U klinkt gedesillusioneerd. Hoe motiveert u zichzelf om dit werk te blijven doen?

“Zolang collega’s die zelf vluchteling zijn en voor ons werken als gezondheidspromotoren of vertalers de energie hebben om dit te blijven doen, heb ik geen enkel excuus om de moed te laten zakken. En ook: alle mensen in Moria die ik ken maken het voor mij onmogelijk om dit verhaal achter me te laten. Als het niet te veel wordt voor degenen die er wonen en voor de collega’s die er al vijf jaar werken, dan mag het voor mij ook niet te veel worden.”

U bent nu anderhalve maand in Afghanistan. Hoe gaat het daar op de kraamafdeling?
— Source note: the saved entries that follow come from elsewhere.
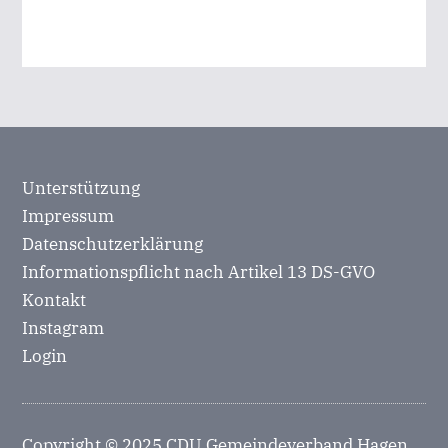
Unterstützung
Impressum
Datenschutzerklärung
Informationspflicht nach Artikel 13 DS-GVO
Kontakt
Instagram
Login
Copyright © 2025 CDU Gemeindeverband Hagen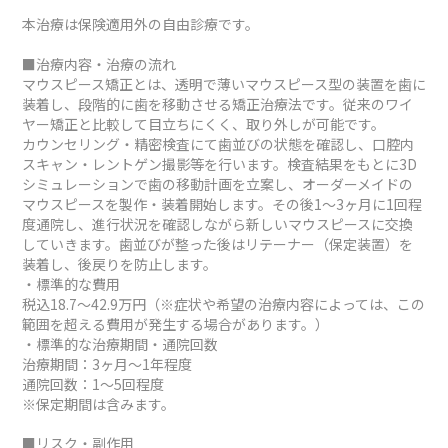
本治療は保険適用外の自由診療です。
■治療内容・治療の流れ
マウスピース矯正とは、透明で薄いマウスピース型の装置を歯に
装着し、段階的に歯を移動させる矯正治療法です。従来のワイ
ヤー矯正と比較して目立ちにくく、取り外しが可能です。
カウンセリング・精密検査にて歯並びの状態を確認し、口腔内
スキャン・レントゲン撮影等を行います。検査結果をもとに3D
シミュレーションで歯の移動計画を立案し、オーダーメイドの
マウスピースを製作・装着開始します。その後1～3ヶ月に1回程
度通院し、進行状況を確認しながら新しいマウスピースに交換
していきます。歯並びが整った後はリテーナー（保定装置）を
装着し、後戻りを防止します。
・標準的な費用
税込18.7～42.9万円（※症状や希望の治療内容によっては、この
範囲を超える費用が発生する場合があります。）
・標準的な治療期間・通院回数
治療期間：3ヶ月～1年程度
通院回数：1～5回程度
※保定期間は含みます。
■リスク・副作用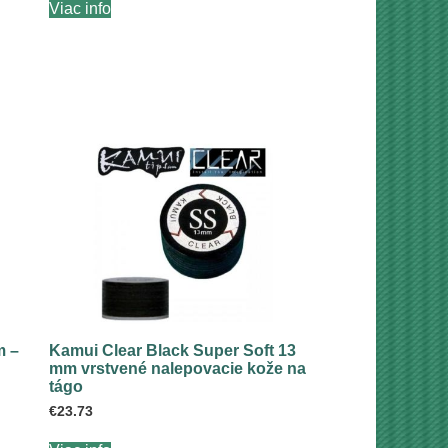
Viac info
m –
Kamui Clear Black Super Soft 13
mm vrstvené nalepovacie kože na
tágo
€
23.73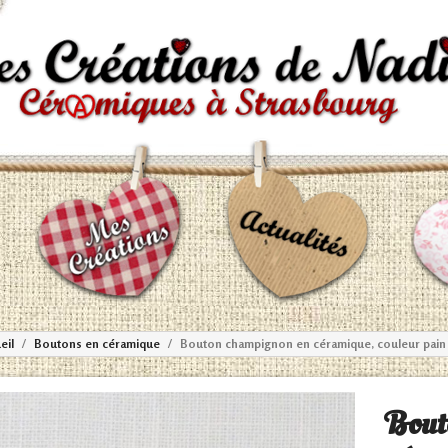
eil
Boutons en céramique
Bouton champignon en céramique, couleur pain 
Bout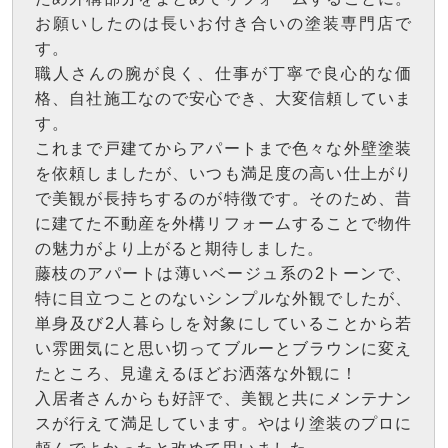
お願いしたのは長いお付き合いの塗装専門店で
す。
職人さんの腕が良く、仕事が丁寧で良心的な価
格、自社施工なので安心でき、大変信頼していま
す。
これまで戸建てからアパートまで色々な外壁塗装
を依頼しましたが、いつも満足度の高い仕上がり
で美観が長持ちするのが特徴です。そのため、昔
に建てた不動産を外構リフォームすることで物件
の魅力がより上がると期待しました。
藤枝のアパートは薄いベージュ系の2トーンで、
特に目立つことのないシンプルな外観でしたが、
単身及び2人暮らしを対象にしていることから若
い雰囲気にと思い切ってブルーとブラウンに変え
たところ、見違えるほどお洒落な外観に！
入居者さんからも好評で、美観と共にメンテナン
スが行えて満足しています。やはり塗装のプロに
“Ik voel me geprivilegieerd om hier te mogen zijn en samen te werken met onze Afghaanse collega’s. Er werken 450 mensen in het ziekenhuis, van wie twaalf buitenlanders. Het is extra moeilijk vanwege Covid-19, ook hier is dat een groot probleem. Heel wat artsen en verpleegkundigen vielen het voorbije jaar uit omdat ze ziek werden. Op dit moment mogen vrouwen die komen bevallen niemand meenemen naar het ziekenhuis. 

“In Afghanistan is heel weinig testcapaciteit dus is het moeilijk te zeggen hoe de besmettingscurve verloopt. Het officiële dodenaantal voor het hele land ligt nog altijd onder de tweeduizend. Als je het vergelijkt met de cijfers in het veel kleinere België, vind ik dat moeilijk te geloven. Maar het lukt hier nu eenmaal niet om correctie informatie over de coronacijfers te verzamelen. Het is en blijft een land in oorlog.”

Afgelopen zomer werd een aanslag gepleegd op een kraamkliniek in Kaboel. Maakt u zich zorgen?

“Het is onmogelijk om je geen zorgen te maken, anders zou ik een heel onverantwoordelijke projectcoördinator zijn. Je kunt niet uitsluiten dat het ook hier gebeurt, maar de verantwoordelijkheid ligt bij de Afghaanse autoriteiten, niet bij ons. Wij zijn heel erg beperkt in onze vrijheid, we komen alleen buiten als het nodig is voor het werk, anders niet. Tegelijk besef ik dat het voor ons anders is. Als ik ergens een explosie hoor, maak ik me hooguit zorgen om een collega die eventueel in de buurt zou kunnen zijn. Niet om mijn familie, in tegenstelling tot de Afghanen. Het risico is voor ons van een heel andere orde dan voor de lokale collega’s. Voor mij is dit mijn werk en leven gedurende negen maanden, voor hen geldt dat elke dag, hun hele leven lang. Dat besef maakt een mens nederig.”

Bio Caroline Willemen

- Geboren in Bonheiden in 1986.
- Studeerde internationale politiek aan de KU Leuven en ‘human rights’ aan de London School of Economics.
- Werkt sinds 2016 als projectcoördinator voor AzG.
- Begon met de hulp aan Syrische vluchtelingen bij de Turks-Syrische grens, later ging ze naar Lesbos en Athene.
- Was op Lesbos ook vrijwilliger bij Refugee Rescue en Lighthouse Relief.
- Werkte in april en mei 2020 bij de covidinterventies in Belgische woon-zorg­centra.
- Is sinds oktober 2020 projectcoördinator in een materniteit in Afghanistan.